Problem description:
In the listing below, find each line holding "Laboratorio" and copy it.

Listed entries:
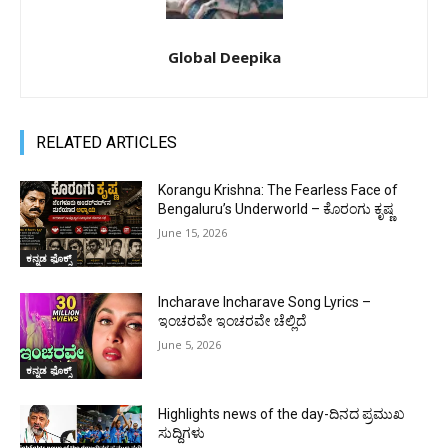
Global Deepika
RELATED ARTICLES
Korangu Krishna: The Fearless Face of
Bengaluru’s Underworld – ಕೊರಂಗು ಕೃಷ್ಣ
June 15, 2026
ಕನ್ನಡ ಫೊಕ್ಸ್
Incharave Incharave Song Lyrics –
ಇಂಚರವೇ ಇಂಚರವೇ ಚೆಲ್ಲಿದೆ
June 5, 2026
ಕನ್ನಡ ಫೊಕ್ಸ್
Highlights news of the day-ದಿನದ ಪ್ರಮುಖ
ಸುದ್ದಿಗಳು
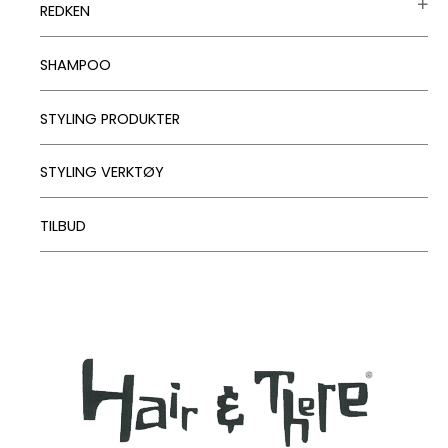
REDKEN
SHAMPOO
STYLING PRODUKTER
STYLING VERKTØY
TILBUD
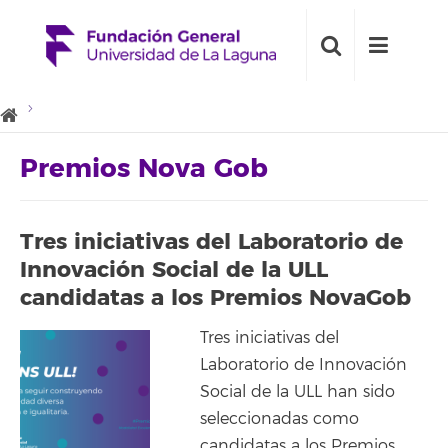
Premios Nova Gob
Tres iniciativas del Laboratorio de
Innovación Social de la ULL
candidatas a los Premios NovaGob
Tres iniciativas del
Laboratorio de Innovación
Social de la ULL han sido
seleccionadas como
candidatas a los Premios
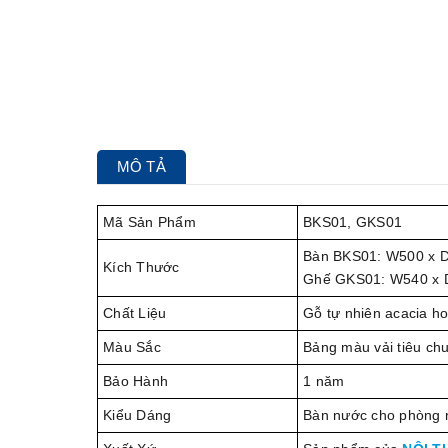
MÔ TẢ
Mã Sản Phẩm
BKS01, GKS01
Bàn BKS01: W500 x 
Kích Thước
Ghế GKS01: W540 x 
Chất Liệu
Gỗ tự nhiên acacia ho
Màu Sắc
Bảng màu vải tiêu ch
Bảo Hành
1 năm
Kiểu Dáng
Bàn nước cho phòng r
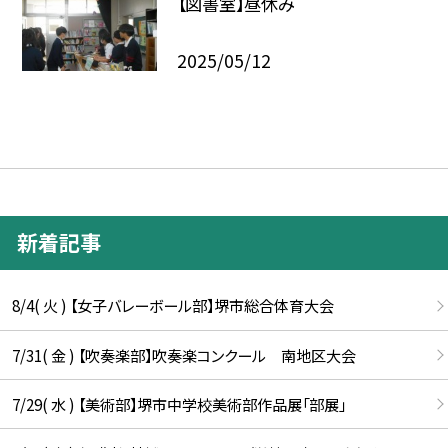
【図書室】昼休み
2025/05/12
新着記事
8/4( 火 ) 【女子バレーボール部】堺市総合体育大会
7/31( 金 ) 【吹奏楽部】吹奏楽コンクール 南地区大会
7/29( 水 ) 【美術部】堺市中学校美術部作品展「部展」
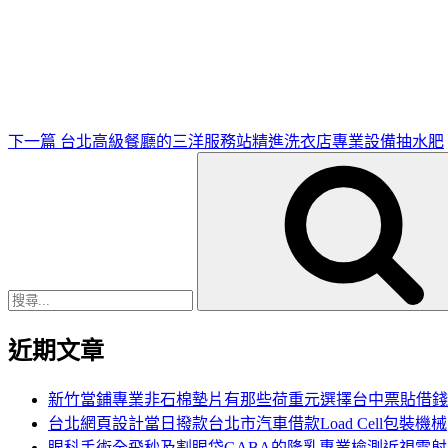
下
一
篇
文
章
下一篇
台北高級餐廳的三洋服務站精進洗衣店專業設備抽水肥
搜
尋
關
鍵
字:
近期文章
新竹當鋪專業非石棉墊片有那些荷重元選擇台中票貼借錢
台北網頁設計當日撥款台北市汽車借款Load Cell包裝機械
眼科手術全飛秒及割眼袋GABA的隆乳專業檢測近視雷射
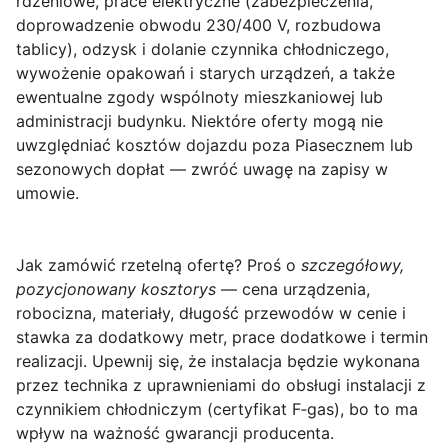
rdzeniowe, prace elektryczne (zabezpieczenia,
doprowadzenie obwodu 230/400 V, rozbudowa
tablicy), odzysk i dolanie czynnika chłodniczego,
wywożenie opakowań i starych urządzeń, a także
ewentualne zgody wspólnoty mieszkaniowej lub
administracji budynku. Niektóre oferty mogą nie
uwzględniać kosztów dojazdu poza Piasecznem lub
sezonowych dopłat — zwróć uwagę na zapisy w
umowie.
Jak zamówić rzetelną ofertę?
Proś o
szczegółowy,
pozycjonowany kosztorys
— cena urządzenia,
robocizna, materiały, długość przewodów w cenie i
stawka za dodatkowy metr, prace dodatkowe i termin
realizacji. Upewnij się, że instalacja będzie wykonana
przez technika z uprawnieniami do obsługi instalacji z
czynnikiem chłodniczym (certyfikat F‑gas), bo to ma
wpływ na ważność gwarancji producenta.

Solution to the exercise:
Tres iniciativas del Laboratorio de
Laboratorio de Innovación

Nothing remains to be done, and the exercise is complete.